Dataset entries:
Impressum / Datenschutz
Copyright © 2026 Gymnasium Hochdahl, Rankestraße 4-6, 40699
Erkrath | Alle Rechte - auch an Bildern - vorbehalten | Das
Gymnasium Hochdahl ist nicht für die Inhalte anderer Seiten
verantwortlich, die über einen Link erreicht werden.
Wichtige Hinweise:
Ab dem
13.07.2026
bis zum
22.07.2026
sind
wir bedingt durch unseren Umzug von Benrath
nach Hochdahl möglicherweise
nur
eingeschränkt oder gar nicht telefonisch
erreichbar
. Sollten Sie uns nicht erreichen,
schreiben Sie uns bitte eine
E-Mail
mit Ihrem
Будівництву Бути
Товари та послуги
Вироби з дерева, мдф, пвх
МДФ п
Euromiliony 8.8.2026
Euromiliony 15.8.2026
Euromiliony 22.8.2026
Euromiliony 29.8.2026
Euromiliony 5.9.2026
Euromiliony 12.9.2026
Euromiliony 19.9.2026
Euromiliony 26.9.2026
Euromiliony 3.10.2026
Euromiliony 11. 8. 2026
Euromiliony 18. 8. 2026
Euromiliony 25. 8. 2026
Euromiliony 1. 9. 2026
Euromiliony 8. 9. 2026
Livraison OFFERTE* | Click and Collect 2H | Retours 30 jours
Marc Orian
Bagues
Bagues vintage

...

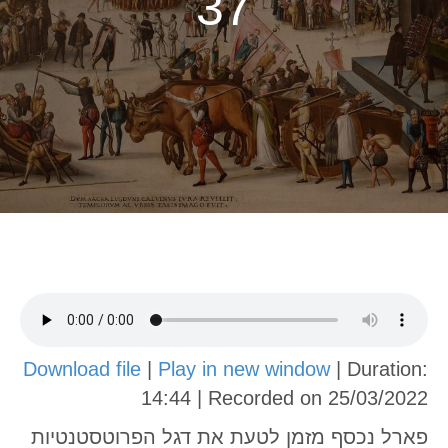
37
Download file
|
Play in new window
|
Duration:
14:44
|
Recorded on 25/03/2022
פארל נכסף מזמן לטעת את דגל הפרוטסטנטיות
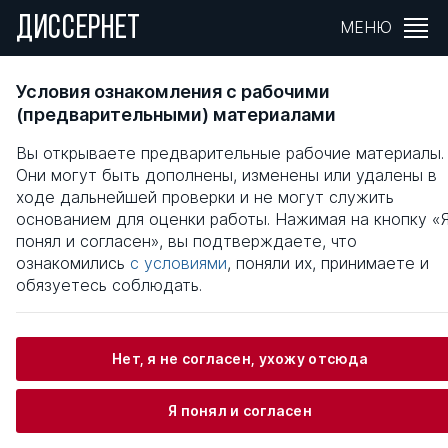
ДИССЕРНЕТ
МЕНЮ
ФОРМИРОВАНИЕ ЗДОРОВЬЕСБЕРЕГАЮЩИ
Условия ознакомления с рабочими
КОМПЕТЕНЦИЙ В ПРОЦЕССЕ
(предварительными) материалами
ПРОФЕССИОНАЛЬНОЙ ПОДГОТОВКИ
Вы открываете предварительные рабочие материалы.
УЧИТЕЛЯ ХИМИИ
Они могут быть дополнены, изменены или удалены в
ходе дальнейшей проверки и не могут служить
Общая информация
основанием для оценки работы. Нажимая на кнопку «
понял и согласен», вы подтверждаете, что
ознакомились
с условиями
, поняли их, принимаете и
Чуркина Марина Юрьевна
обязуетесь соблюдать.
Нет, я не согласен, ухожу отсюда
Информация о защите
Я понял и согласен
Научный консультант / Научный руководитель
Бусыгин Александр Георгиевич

--

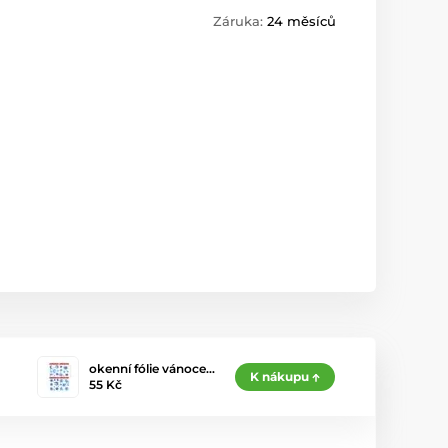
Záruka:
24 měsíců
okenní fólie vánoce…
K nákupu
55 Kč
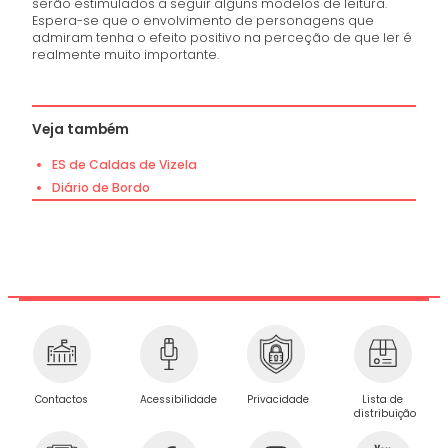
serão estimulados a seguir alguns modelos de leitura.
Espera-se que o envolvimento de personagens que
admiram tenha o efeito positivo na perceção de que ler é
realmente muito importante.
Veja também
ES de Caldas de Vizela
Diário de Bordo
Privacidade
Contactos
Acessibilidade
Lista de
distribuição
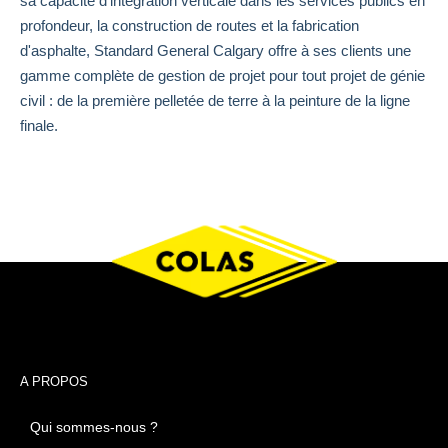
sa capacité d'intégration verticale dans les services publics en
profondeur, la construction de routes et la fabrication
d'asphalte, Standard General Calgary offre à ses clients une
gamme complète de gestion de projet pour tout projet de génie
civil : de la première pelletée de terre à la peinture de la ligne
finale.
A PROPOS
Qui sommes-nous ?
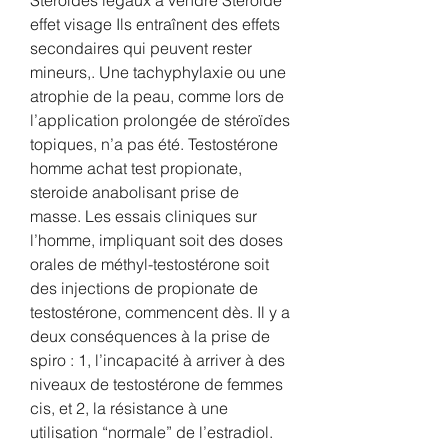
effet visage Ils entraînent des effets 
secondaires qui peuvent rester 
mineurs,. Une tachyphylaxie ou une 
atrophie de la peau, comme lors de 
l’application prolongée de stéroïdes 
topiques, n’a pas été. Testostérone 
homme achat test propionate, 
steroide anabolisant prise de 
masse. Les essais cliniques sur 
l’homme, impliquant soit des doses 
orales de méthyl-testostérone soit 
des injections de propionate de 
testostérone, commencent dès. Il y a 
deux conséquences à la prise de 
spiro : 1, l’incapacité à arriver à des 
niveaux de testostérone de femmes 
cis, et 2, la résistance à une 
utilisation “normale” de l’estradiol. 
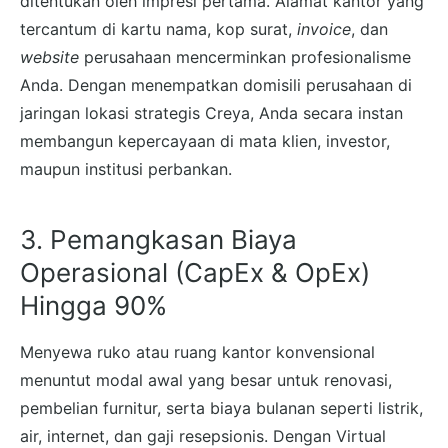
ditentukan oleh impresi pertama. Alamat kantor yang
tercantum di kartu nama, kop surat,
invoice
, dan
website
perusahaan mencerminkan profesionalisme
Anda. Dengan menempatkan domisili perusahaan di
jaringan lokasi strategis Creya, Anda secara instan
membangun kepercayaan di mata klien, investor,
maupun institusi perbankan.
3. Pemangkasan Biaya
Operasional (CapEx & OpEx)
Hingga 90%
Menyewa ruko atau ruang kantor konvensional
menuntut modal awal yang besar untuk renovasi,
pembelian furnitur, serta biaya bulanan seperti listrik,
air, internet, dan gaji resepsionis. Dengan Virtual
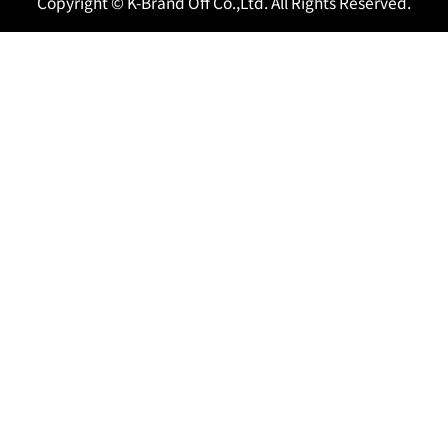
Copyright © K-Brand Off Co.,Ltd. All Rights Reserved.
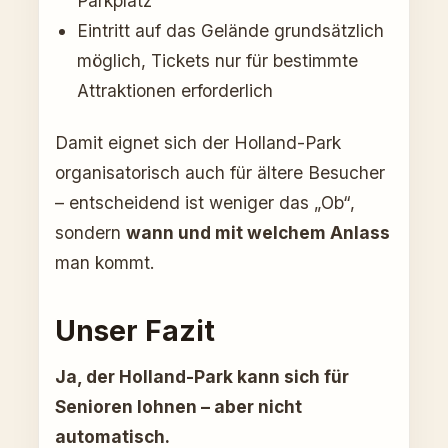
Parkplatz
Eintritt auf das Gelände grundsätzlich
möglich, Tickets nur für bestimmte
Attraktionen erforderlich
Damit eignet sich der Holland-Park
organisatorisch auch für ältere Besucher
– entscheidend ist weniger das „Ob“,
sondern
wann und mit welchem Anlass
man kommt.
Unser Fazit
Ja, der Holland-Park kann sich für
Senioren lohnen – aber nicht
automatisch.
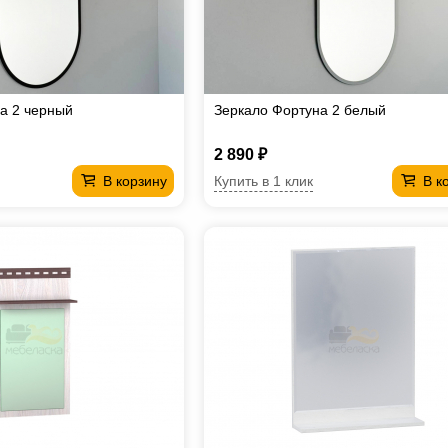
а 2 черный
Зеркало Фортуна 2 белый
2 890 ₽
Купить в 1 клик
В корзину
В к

◆ **What to produce**
Set down only the lines above that fall between the line holding "Impressum / Datenschutz" and the line holding "verantwortlich, die über", inclusive, keeping each exact.

◆ **Task output**
Impressum / Datenschutz
Copyright © 2026 Gymnasium Hochdahl, Rankestraße 4-6, 40699
Erkrath | Alle Rechte - auch an Bildern - vorbehalten | Das
Gymnasium Hochdahl ist nicht für die Inhalte anderer Seiten
verantwortlich, die über einen Link erreicht werden.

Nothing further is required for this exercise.